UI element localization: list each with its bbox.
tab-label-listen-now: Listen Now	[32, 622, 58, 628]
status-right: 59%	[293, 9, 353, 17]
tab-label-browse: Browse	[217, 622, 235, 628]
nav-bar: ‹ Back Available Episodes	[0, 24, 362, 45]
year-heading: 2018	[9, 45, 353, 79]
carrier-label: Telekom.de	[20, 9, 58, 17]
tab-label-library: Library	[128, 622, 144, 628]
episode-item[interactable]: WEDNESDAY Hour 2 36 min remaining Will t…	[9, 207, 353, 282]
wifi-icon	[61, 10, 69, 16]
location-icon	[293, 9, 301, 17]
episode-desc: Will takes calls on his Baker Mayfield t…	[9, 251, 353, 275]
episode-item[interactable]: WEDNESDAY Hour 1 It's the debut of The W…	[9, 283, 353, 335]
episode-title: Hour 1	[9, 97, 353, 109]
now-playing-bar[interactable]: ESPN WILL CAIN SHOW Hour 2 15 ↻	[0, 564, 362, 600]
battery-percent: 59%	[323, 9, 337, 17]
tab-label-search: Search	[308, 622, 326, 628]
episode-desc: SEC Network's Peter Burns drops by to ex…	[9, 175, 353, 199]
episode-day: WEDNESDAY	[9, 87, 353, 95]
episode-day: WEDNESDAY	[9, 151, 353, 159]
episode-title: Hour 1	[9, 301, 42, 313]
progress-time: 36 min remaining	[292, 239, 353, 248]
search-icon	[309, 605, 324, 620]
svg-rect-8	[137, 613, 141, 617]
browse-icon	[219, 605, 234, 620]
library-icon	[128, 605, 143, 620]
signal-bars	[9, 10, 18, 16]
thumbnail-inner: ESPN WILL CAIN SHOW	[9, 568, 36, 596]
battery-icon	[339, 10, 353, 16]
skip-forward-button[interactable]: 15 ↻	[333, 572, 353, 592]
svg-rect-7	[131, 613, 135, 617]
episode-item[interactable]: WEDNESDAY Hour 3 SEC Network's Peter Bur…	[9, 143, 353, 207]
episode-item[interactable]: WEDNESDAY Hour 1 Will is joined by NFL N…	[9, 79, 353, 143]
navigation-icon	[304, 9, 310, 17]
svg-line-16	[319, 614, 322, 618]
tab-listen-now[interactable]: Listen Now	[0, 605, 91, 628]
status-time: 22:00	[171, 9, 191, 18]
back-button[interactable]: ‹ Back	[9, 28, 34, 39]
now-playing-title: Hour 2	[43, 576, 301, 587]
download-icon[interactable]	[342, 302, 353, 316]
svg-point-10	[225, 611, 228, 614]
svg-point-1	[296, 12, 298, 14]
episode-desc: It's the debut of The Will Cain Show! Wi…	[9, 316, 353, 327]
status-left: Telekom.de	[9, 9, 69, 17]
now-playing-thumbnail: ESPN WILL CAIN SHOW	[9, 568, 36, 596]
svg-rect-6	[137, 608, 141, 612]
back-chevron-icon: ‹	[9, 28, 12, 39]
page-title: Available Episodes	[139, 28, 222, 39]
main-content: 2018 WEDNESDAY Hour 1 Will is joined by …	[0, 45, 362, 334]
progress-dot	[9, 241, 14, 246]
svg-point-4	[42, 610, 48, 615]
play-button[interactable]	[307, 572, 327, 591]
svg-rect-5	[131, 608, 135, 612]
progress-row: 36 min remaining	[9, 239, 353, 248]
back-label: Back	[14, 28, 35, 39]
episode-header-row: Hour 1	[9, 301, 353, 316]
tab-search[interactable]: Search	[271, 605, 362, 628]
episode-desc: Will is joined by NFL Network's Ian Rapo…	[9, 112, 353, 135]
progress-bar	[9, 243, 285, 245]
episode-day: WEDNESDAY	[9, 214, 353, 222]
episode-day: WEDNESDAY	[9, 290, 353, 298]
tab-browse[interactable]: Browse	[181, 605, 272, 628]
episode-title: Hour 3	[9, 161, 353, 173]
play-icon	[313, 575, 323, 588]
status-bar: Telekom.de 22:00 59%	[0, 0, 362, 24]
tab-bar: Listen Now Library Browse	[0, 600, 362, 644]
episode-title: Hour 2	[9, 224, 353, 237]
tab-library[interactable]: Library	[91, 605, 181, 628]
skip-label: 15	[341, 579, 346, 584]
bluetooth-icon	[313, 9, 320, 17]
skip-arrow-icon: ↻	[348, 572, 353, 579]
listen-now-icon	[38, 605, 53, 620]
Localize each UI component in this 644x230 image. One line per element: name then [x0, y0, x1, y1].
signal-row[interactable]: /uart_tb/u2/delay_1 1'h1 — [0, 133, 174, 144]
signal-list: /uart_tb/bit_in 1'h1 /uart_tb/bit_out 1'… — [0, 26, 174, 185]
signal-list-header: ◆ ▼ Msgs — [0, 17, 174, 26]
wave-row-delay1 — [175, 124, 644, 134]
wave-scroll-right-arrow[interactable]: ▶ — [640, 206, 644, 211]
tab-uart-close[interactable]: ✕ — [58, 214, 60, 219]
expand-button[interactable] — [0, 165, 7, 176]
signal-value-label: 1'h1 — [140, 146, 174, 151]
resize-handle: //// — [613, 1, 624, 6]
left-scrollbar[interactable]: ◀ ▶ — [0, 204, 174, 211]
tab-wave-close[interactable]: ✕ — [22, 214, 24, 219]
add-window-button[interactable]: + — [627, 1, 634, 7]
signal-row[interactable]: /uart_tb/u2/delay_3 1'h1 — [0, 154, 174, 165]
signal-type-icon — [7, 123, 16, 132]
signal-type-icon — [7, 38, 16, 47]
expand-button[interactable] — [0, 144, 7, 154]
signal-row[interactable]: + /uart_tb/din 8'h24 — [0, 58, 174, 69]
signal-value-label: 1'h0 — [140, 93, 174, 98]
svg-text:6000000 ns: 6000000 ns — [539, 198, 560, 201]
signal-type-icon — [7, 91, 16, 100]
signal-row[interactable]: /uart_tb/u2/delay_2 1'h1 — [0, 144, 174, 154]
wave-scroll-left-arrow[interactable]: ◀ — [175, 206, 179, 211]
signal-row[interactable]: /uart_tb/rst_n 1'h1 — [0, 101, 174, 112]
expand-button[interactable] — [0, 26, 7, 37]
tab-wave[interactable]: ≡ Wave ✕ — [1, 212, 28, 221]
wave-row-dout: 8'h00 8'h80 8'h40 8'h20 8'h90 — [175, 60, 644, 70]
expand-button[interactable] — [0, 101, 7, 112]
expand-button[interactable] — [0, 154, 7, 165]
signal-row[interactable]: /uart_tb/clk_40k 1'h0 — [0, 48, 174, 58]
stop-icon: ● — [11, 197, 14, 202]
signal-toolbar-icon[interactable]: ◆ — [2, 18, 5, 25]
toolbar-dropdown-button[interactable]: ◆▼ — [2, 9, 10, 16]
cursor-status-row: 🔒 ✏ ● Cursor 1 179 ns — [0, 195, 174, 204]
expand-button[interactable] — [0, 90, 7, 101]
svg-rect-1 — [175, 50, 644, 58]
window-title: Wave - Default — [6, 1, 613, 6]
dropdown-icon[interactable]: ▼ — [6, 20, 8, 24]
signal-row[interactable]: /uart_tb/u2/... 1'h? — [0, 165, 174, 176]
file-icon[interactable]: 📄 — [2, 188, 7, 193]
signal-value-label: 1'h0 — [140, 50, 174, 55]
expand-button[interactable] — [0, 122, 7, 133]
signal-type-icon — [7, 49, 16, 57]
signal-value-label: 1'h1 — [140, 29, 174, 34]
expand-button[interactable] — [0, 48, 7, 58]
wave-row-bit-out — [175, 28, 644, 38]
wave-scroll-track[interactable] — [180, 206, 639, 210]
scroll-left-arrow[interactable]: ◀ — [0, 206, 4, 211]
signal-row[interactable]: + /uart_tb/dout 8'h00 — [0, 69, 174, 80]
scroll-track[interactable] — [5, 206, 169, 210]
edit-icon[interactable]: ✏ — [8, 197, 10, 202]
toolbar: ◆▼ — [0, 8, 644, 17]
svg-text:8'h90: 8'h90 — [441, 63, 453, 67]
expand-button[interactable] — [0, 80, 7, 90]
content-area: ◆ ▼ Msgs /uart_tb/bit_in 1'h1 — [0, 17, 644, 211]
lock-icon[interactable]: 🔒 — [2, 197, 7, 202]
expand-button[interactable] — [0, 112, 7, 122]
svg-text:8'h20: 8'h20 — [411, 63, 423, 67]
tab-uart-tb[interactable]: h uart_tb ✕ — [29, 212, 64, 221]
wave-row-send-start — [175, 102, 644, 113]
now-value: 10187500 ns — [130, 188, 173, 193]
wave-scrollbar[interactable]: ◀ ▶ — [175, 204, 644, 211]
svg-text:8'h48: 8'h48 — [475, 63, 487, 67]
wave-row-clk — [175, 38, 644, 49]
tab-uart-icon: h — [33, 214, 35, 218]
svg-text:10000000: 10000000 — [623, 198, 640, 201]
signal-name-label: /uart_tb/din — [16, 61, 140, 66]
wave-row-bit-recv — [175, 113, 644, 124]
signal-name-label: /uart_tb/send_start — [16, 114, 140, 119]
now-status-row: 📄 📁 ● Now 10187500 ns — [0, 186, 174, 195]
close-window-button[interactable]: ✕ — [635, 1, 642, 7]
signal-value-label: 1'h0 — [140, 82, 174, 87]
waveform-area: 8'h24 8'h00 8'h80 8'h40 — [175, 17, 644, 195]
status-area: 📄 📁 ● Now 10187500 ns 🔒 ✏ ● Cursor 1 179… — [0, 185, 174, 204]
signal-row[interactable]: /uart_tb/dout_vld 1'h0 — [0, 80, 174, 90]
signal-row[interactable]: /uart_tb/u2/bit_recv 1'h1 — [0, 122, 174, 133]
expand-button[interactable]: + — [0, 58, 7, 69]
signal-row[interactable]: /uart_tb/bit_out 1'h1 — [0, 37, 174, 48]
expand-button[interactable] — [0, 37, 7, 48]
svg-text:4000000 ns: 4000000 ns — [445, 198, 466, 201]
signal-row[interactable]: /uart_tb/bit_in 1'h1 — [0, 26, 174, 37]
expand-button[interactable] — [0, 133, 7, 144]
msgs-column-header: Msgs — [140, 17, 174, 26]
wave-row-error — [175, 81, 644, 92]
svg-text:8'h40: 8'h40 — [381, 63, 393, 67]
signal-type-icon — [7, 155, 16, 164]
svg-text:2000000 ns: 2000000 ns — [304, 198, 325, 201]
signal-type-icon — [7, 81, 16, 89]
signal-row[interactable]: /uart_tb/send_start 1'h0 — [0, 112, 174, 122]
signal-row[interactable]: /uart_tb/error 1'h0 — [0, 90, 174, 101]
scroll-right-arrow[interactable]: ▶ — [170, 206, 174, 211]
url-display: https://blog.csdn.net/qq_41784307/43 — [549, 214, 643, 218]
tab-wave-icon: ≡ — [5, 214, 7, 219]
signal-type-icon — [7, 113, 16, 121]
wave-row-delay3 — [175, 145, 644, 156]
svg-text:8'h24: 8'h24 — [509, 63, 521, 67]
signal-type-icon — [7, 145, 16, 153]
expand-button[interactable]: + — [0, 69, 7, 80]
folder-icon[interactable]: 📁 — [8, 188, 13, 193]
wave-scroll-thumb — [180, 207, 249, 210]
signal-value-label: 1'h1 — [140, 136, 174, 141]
__________________________________________________
What is needed ▸ Take each line of the material above that holds the string "scrollbar" and copy it.

Output for this exercise ▸
left-scrollbar[interactable]: ◀ ▶ — [0, 204, 174, 211]
wave-scrollbar[interactable]: ◀ ▶ — [175, 204, 644, 211]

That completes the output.